L’Arequipa della polvere impone lo specchio a te, gringuito, col gillettino e lo zainetto in coordinato. Allora ti chiedi a cosa servi. A che mai servirai? Cosa può la tua carità a tempo determinato dove manca il diritto, la politica, lo Stato? E sei costretto a risponderti che a qualcosa potresti pure servire. Se non a livello macro, dove certo non sarai tu a svuotare il mare col tuo cucchiaio, quantomeno nel minuscolo tuo raggio d’azione. Avrai lasciato un abbraccio, una risata, un’idea eretica, il ricordo esotico di una faccia diversa.
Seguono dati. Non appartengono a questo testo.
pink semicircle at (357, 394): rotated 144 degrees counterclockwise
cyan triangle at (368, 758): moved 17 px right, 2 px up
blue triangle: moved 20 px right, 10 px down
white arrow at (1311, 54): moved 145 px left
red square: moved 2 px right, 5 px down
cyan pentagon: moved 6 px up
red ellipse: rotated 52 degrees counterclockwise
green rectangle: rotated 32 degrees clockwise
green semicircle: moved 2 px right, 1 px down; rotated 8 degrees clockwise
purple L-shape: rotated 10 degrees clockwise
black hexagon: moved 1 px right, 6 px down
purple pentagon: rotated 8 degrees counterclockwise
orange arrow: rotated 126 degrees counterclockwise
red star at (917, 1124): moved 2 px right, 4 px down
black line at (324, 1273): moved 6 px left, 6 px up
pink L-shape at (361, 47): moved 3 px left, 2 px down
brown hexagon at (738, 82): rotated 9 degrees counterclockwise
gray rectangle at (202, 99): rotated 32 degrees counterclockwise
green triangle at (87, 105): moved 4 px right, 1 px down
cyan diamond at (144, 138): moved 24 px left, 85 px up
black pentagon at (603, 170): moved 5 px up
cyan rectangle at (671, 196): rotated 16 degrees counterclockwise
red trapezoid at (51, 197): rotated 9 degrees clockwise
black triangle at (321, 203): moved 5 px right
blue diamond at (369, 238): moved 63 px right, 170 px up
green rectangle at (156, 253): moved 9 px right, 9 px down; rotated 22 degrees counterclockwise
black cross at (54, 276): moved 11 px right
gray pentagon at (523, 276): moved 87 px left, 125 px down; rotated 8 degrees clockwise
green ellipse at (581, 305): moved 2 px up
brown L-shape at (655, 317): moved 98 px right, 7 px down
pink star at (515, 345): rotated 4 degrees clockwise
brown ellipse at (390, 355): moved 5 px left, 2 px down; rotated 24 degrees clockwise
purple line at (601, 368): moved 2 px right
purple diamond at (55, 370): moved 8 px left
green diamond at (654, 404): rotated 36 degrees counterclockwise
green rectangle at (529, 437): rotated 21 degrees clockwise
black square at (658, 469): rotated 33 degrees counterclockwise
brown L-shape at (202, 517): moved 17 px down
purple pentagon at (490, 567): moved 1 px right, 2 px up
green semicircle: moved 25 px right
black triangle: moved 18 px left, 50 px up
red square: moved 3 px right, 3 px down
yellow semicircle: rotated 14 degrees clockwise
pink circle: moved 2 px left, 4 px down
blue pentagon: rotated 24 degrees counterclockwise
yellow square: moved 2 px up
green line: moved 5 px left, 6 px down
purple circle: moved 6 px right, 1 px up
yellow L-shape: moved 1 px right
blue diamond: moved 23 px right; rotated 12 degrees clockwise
Briciole per vite di scarto.
La verità è che anche tu, come i vari gringos che ti hanno preceduto, più che dare stai prendendo.
Stai saccheggiando con gli occhi l’intimità di questi paesaggi, di questi volti, di queste vite.
Stai guadagnando la certezza che la carità è morfina per malati terminali: il diritto, l’istruzione, le politiche sociali sono la medicina.
Stai visualizzando cosa sarebbe il tuo paese se avessero vinto gli altri, varie volte, nella sua storia.
O cosa sarà se gli altri continueranno a vincere.

Guardando il Perù con il cuore in Italia ricordi che la liberazione degli uomini e delle donne italiane non è stata solo quella conquistata sulle montagne dai tanti piccoli Guevara di casa nostra.
La liberazione è continuata grazie alle leggi fondate sui valori della Resistenza: istruzione pubblica, sanità gratuita, previdenza, assistenza sociale, in poche parole welfare state che seppure ancora imperfetti, hanno permesso alle persone di tutte le classi di ottenere elementi di un’eguaglianza finalmente reale. Che ancora va difesa. E alimentata con nuove conquiste.
Perché la libertà senza eguaglianza è libertà di pochi.
E senza pari opportunità il merito è competizione tra privilegiati.